■ **What is being asked**
Copy exactly the lines that run from the top of the listing to the line containing "oportunidad de ver", both ends included, and omit the pictures.

■ **Information supplied**
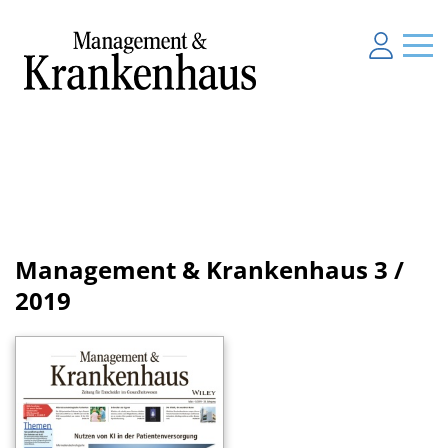
Management & Krankenhaus
3 /
2019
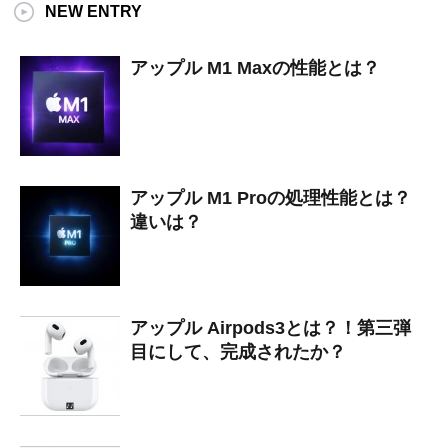
NEW ENTRY
アップル M1 Maxの性能とは？
アップル M1 Proの処理性能とは？
違いは？
アップル Airpods3とは？！第三弾
目にして、完成されたか？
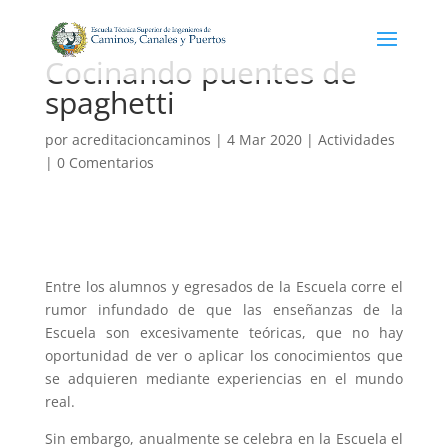
Cocinando puentes de
spaghetti
por
acreditacioncaminos
|
4 Mar 2020
|
Actividades
|
0 Comentarios
Entre los alumnos y egresados de la Escuela corre el
rumor infundado de que las enseñanzas de la
Escuela son excesivamente teóricas, que no hay
oportunidad de ver o aplicar los conocimientos que
se adquieren mediante experiencias en el mundo
real.
Sin embargo, anualmente se celebra en la Escuela el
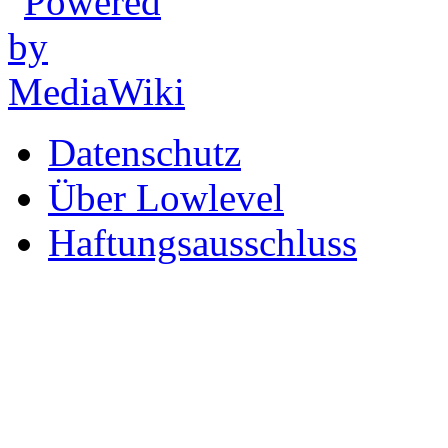
Datenschutz
Über Lowlevel
Haftungsausschluss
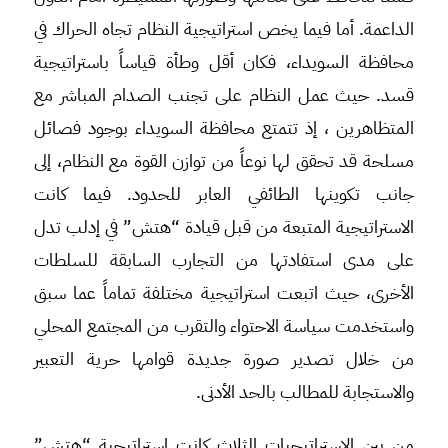
الداعمة. أما فيما يخص استراتيجية النظام تجاه الحراك في
محافظة السويداء، فكان أقل وطأة قياساً باستراتيجية
قسد. حيث عمل النظام على تجنب الصدام المباشر مع
المتظاهرين ، إذ تتمتع محافظة السويداء بوجود فصائل
مسلحة قد تحقق لها نوعاً من توازن القوة مع النظام، إلى
جانب تكوينها الطائفي العابر للحدود. فيما كانت
الاستراتيجية المتبعة من قبل قيادة “هتش” في إدلب تدل
على مدى استفادتها من التجارب السابقة للسلطات
الأخرى، حيث اتبعت استراتيجية مختلفة تماماً عما سبق
واستخدمت سياسة الاحتواء والتقرب من المجتمع المحلي
من خلال تصدير صورة جديدة قوامها حرية التعبير
والاستجابة للمطالب بالحد الأدنى.
من بين الاستراتيجيات الثلاث كانت استراتيجية “هتش”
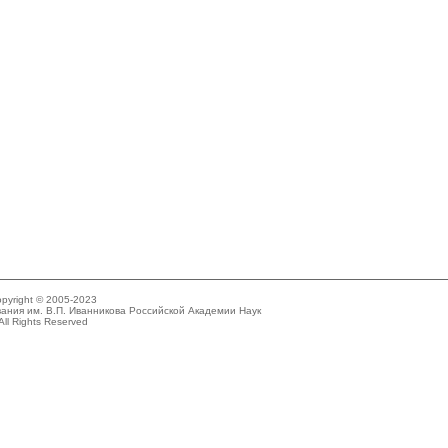
pyright © 2005-2023
ания им. В.П. Иванникова Российской Академии Наук
All Rights Reserved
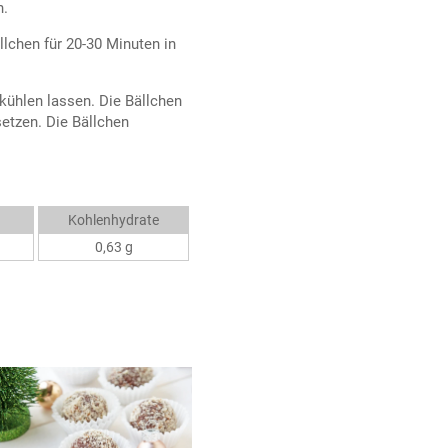
n.
lchen für 20-30 Minuten in
kühlen lassen. Die Bällchen
setzen. Die Bällchen
Kohlenhydrate
0,63 g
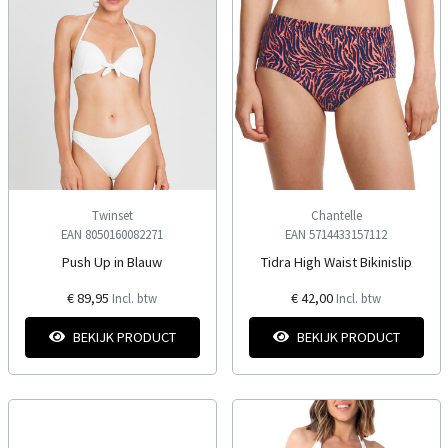
Twinset
Chantelle
EAN 8050160082271
EAN 5714433157112
Push Up in Blauw
Tidra High Waist Bikinislip
€ 89,95
€ 42,00
Incl. btw
Incl. btw
BEKIJK PRODUCT
BEKIJK PRODUCT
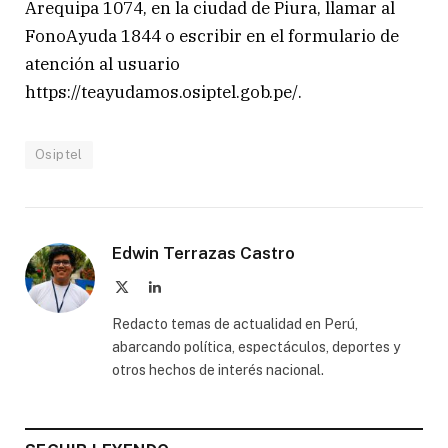
Arequipa 1074, en la ciudad de Piura, llamar al
FonoAyuda 1844 o escribir en el formulario de
atención al usuario
https://teayudamos.osiptel.gob.pe/.
Osiptel
Edwin Terrazas Castro
X
LinkedIn
(Twitter)
Redacto temas de actualidad en Perú,
abarcando política, espectáculos, deportes y
otros hechos de interés nacional.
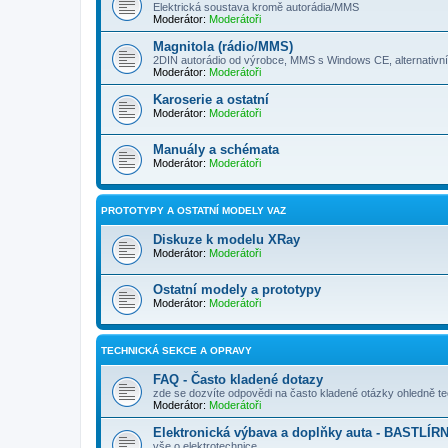
Elektrická soustava kromě autorádia/MMS
Moderátor:
Moderátoři
Magnitola (rádio/MMS)
2DIN autorádio od výrobce, MMS s Windows CE, alternativ
Moderátor:
Moderátoři
Karoserie a ostatní
Moderátor:
Moderátoři
Manuály a schémata
Moderátor:
Moderátoři
PROTOTYPY A OSTATNÍ MODELY VAZ
Diskuze k modelu XRay
Moderátor:
Moderátoři
Ostatní modely a prototypy
Moderátor:
Moderátoři
TECHNICKÁ SEKCE A OPRAVY
FAQ - Často kladené dotazy
zde se dozvíte odpovědi na často kladené otázky ohledně t
Moderátor:
Moderátoři
Elektronická výbava a doplňky auta - BASTLÍR
vše o elektrotechnice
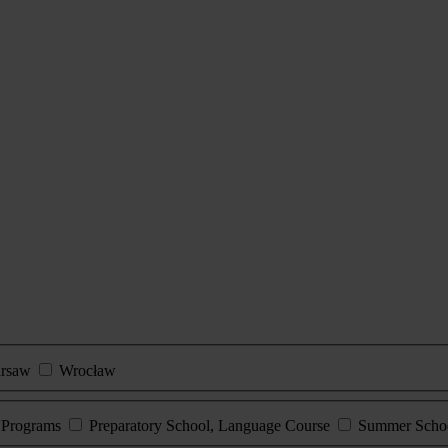
rsaw
Wrocław
e Programs
Preparatory School, Language Course
Summer Scho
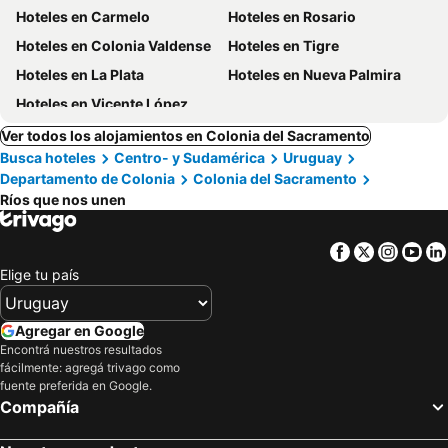
Hoteles en Carmelo
Hoteles en Rosario
Hoteles en Colonia Valdense
Hoteles en Tigre
Hoteles en La Plata
Hoteles en Nueva Palmira
Hoteles en Vicente López
Ver todos los alojamientos en Colonia del Sacramento
Busca hoteles
Centro- y Sudamérica
Uruguay
Departamento de Colonia
Colonia del Sacramento
Ríos que nos unen
Facebook
Twitter
Insta
Yo
Elige tu país
Agregar en Google
Encontrá nuestros resultados
fácilmente: agregá trivago como
fuente preferida en Google.
Compañía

■ **Task output**
Management & Krankenhaus
3 /
2019
NEW ENTRY
アップル M1 Maxの性能とは？
アップル M1 Proの処理性能とは？
違いは？
アップル Airpods3とは？！第三弾
目にして、完成されたか？
Cocinando puentes de
spaghetti
por
acreditacioncaminos
|
4 Mar 2020
|
Actividades
|
0 Comentarios
Entre los alumnos y egresados de la Escuela corre el
rumor infundado de que las enseñanzas de la
Escuela son excesivamente teóricas, que no hay
oportunidad de ver o aplicar los conocimientos que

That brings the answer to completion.